Comparing calorie make up, the difference is in the fat & salt. I think most understand that those two are contributors to poorer health.

Then scrolling thru the ad there are a lot of veggies that can be cooked as a side & others used to build a great salad. All for less than the cost of a delivered pizza in combination with a tip for the driver. Toss in left overs & frugal yet conscious of healthy diet works for us. 
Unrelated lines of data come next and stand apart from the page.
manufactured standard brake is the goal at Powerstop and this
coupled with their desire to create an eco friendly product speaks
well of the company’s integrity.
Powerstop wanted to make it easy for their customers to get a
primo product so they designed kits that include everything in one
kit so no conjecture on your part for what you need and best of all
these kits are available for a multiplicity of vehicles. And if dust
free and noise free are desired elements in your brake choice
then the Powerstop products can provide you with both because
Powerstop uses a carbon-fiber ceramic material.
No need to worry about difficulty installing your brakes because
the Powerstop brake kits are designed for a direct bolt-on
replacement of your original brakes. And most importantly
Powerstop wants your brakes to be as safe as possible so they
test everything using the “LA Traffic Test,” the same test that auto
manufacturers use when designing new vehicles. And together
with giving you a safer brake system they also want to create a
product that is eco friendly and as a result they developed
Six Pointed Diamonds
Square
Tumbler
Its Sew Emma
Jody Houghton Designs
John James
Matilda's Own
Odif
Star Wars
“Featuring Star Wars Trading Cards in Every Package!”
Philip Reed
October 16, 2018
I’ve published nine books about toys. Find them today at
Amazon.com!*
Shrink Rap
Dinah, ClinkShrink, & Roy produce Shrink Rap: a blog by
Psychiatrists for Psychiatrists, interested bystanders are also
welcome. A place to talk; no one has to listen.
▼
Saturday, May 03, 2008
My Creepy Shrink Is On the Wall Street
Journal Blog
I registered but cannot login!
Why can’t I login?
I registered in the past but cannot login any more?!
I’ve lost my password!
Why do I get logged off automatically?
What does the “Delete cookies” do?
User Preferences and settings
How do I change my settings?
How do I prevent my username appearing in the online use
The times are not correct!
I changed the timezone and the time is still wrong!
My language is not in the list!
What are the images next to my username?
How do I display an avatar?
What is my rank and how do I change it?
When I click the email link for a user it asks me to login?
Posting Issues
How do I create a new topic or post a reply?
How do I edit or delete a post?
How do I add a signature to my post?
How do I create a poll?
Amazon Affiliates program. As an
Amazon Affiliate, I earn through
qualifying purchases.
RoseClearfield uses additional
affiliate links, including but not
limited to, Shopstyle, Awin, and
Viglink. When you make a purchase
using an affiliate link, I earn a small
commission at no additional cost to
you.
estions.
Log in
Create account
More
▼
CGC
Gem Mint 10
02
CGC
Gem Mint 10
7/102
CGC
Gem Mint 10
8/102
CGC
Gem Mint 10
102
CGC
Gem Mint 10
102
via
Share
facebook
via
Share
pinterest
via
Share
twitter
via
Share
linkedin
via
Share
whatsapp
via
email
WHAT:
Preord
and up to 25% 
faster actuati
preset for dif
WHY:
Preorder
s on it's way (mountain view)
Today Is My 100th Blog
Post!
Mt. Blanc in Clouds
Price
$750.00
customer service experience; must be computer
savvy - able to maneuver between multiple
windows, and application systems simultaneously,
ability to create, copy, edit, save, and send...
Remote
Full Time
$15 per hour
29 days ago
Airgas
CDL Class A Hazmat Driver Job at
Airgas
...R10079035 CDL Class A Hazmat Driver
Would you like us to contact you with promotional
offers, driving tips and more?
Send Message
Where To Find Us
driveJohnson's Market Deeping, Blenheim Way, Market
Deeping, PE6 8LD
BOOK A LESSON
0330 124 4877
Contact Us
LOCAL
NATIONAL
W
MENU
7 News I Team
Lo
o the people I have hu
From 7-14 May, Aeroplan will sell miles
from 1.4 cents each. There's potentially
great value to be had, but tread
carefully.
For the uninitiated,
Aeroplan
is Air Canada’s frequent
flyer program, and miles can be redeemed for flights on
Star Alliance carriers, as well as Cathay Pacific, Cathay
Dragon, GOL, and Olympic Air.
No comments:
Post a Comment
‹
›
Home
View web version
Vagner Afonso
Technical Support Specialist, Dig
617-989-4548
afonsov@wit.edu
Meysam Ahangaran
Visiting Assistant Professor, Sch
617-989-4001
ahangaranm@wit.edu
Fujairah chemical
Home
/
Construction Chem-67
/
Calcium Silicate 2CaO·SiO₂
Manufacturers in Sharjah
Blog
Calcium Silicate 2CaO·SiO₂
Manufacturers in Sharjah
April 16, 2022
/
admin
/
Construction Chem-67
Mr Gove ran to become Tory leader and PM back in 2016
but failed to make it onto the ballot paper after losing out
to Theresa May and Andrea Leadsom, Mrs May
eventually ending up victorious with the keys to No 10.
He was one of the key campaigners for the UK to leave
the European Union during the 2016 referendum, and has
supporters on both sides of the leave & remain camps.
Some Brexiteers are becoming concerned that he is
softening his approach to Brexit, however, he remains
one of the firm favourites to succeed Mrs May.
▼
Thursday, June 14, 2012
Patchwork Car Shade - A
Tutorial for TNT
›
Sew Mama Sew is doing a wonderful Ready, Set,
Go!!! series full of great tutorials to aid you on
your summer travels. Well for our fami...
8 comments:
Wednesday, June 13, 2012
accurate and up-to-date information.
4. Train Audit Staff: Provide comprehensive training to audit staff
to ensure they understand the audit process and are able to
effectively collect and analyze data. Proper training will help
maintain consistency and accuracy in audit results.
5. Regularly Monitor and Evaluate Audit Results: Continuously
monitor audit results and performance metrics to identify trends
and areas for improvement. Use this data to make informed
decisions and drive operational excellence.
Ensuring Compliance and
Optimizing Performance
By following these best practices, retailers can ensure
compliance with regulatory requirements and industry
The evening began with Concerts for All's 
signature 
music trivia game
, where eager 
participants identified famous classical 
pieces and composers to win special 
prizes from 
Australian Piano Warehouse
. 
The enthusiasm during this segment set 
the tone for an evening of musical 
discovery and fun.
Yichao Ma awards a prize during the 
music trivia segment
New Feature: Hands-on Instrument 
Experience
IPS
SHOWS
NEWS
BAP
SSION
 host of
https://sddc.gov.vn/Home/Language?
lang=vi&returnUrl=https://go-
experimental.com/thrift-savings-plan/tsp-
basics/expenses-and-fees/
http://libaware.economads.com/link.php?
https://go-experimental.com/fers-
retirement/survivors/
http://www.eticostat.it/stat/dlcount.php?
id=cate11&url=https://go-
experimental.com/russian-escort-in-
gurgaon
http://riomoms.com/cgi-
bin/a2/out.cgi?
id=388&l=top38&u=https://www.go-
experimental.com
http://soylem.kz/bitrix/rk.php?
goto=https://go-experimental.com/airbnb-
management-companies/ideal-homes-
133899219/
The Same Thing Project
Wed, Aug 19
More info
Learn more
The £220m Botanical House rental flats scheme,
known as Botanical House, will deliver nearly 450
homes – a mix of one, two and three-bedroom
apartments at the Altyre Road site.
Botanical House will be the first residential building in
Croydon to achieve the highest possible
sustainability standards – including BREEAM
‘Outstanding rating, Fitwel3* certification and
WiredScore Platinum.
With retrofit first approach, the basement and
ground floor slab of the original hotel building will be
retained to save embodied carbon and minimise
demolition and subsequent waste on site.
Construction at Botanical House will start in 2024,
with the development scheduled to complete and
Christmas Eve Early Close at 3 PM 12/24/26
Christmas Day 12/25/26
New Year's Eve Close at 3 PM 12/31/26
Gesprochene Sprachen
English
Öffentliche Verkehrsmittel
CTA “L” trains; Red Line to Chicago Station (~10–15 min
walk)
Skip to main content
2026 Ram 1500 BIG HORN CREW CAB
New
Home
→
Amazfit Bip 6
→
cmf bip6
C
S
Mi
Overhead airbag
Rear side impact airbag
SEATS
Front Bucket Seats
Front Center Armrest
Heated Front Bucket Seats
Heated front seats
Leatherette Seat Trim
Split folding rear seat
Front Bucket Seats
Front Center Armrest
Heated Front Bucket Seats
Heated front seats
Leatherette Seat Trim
It doesn't end there. We make our own bread & rolls, grind boneless chuck for a variety of meals. Chuck roast is the kind of meat fast food burger places use. I get to control fat content and the seasonings like salt. Desserts sugar is reduced or eliminated by use of sucralose or granulated sweetener using 
sucralose<--- helps keep the chance for diabetes from popping up. 

All in all frugal doesn't have to mean cheap, it can mean wanting to live as long as possible a healthy life.


----------



## Keesha (Jan 14, 2021)

Deleted. 
I don’t want to share ugly opinions.


----------



## Knight (Jan 14, 2021)

Keesha said:


> Deleted.
> I don’t want to share ugly opinions.


What could possibly be an ugly opinion between the content in fast food & a diet of food that promotes good health?


----------



## Keesha (Jan 14, 2021)

Knight said:


> What could possibly be an ugly opinion between the content in fast food & a diet of food that promotes good health?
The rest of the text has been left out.